Start of Data to use
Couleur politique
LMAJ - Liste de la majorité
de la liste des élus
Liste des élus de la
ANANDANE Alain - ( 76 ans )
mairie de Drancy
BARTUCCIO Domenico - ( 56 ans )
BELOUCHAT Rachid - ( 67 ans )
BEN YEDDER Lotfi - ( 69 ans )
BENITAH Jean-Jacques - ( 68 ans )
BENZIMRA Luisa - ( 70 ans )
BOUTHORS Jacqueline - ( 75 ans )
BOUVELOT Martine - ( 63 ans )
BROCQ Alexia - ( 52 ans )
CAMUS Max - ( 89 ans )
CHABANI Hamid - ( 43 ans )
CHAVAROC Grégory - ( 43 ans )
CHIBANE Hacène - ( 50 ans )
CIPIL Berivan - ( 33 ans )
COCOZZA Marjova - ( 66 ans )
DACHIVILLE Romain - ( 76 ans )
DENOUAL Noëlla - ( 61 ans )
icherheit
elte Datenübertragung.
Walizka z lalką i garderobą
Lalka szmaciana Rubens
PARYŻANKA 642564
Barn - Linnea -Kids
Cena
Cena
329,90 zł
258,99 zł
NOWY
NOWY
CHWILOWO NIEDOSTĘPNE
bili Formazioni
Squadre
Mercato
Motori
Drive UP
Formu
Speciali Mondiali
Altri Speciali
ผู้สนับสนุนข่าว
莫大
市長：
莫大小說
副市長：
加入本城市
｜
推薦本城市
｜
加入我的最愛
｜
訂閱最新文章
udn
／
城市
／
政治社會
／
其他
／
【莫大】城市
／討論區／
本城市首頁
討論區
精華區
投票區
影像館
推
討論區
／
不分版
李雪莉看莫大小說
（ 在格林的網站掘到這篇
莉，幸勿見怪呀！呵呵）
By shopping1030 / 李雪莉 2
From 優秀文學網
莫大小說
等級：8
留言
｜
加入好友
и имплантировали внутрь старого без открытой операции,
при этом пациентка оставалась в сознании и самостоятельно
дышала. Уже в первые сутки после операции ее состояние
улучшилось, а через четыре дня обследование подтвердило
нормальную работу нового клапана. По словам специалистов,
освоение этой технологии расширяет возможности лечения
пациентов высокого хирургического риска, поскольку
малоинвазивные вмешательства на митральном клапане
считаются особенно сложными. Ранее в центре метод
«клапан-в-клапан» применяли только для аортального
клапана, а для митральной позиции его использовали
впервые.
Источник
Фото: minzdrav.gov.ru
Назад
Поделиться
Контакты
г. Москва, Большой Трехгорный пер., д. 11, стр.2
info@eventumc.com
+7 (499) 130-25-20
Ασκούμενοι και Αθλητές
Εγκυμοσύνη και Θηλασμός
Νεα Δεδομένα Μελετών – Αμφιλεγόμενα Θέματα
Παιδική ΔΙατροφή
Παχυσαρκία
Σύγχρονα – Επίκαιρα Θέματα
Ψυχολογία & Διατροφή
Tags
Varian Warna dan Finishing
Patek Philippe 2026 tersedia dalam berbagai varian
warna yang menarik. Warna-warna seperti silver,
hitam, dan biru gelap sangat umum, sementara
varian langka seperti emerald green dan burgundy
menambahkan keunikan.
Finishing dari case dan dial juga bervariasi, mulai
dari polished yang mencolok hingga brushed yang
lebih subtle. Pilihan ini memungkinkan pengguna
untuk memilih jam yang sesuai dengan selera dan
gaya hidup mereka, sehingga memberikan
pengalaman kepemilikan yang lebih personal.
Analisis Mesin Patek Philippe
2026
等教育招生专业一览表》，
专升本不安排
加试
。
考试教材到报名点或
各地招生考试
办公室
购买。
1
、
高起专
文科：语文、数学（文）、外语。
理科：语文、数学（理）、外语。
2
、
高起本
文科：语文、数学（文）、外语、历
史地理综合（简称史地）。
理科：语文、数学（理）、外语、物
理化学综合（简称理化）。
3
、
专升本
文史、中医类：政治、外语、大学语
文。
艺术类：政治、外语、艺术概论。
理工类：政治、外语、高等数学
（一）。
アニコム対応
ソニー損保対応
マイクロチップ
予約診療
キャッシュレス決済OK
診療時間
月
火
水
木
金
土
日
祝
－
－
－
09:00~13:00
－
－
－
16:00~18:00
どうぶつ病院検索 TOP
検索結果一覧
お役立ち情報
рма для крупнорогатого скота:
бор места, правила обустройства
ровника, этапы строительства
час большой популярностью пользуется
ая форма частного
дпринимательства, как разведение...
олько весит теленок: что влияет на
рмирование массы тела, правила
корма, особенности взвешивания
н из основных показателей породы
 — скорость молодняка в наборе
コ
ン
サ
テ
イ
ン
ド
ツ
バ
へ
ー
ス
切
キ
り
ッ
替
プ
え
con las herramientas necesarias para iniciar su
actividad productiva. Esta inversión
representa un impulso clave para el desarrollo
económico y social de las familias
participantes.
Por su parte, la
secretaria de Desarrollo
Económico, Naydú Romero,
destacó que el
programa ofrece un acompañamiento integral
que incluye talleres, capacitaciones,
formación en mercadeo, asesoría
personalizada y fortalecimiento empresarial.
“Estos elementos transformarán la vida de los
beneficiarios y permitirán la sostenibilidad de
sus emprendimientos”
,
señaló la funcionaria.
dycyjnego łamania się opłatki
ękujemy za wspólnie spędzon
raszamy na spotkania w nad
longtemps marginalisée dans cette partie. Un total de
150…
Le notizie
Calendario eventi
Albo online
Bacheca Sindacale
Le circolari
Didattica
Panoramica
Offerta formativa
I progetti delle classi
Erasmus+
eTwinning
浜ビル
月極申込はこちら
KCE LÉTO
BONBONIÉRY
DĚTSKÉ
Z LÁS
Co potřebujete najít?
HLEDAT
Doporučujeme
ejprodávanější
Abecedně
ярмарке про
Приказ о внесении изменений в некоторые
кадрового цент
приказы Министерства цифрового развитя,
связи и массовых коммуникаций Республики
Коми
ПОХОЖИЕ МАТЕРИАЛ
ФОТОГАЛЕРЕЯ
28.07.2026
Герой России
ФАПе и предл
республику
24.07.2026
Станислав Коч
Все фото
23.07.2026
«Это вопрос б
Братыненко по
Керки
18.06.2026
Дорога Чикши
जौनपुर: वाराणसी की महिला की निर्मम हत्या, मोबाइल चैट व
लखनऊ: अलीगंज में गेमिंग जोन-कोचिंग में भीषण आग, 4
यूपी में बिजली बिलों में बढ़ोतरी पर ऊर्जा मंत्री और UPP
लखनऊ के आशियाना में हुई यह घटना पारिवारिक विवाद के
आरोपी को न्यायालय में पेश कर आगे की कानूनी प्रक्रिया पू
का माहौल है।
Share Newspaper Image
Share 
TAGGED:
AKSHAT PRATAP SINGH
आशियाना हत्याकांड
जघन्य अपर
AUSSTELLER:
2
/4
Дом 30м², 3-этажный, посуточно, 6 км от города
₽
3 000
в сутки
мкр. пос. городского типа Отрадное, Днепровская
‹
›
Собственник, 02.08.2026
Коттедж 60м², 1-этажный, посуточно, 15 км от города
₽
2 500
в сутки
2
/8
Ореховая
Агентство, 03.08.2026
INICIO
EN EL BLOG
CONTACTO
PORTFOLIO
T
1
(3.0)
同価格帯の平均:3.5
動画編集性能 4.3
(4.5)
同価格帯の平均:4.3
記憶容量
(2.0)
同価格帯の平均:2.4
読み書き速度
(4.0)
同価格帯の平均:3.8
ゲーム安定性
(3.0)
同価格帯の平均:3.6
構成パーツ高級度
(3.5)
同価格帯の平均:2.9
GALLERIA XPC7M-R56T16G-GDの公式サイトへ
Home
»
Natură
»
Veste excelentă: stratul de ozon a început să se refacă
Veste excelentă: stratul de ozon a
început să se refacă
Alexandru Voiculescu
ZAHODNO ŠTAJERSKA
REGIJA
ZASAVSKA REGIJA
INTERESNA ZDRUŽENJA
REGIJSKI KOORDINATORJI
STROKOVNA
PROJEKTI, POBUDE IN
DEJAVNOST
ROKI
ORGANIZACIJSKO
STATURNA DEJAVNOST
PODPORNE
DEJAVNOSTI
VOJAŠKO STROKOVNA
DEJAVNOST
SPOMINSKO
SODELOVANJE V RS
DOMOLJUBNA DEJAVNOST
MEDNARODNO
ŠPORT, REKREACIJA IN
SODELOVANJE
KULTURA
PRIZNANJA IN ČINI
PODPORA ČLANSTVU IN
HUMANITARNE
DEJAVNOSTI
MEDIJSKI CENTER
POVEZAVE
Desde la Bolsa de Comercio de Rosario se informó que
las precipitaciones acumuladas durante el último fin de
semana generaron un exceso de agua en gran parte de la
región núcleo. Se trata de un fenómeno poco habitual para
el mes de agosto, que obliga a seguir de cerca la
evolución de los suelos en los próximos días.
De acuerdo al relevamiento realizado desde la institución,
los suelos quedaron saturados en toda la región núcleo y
End of Data to use
• [Problem description]:
All lines of the records above that carry the word "операции" should be listed.

• [Exercise response]:
и имплантировали внутрь старого без открытой операции,
дышала. Уже в первые сутки после операции ее состояние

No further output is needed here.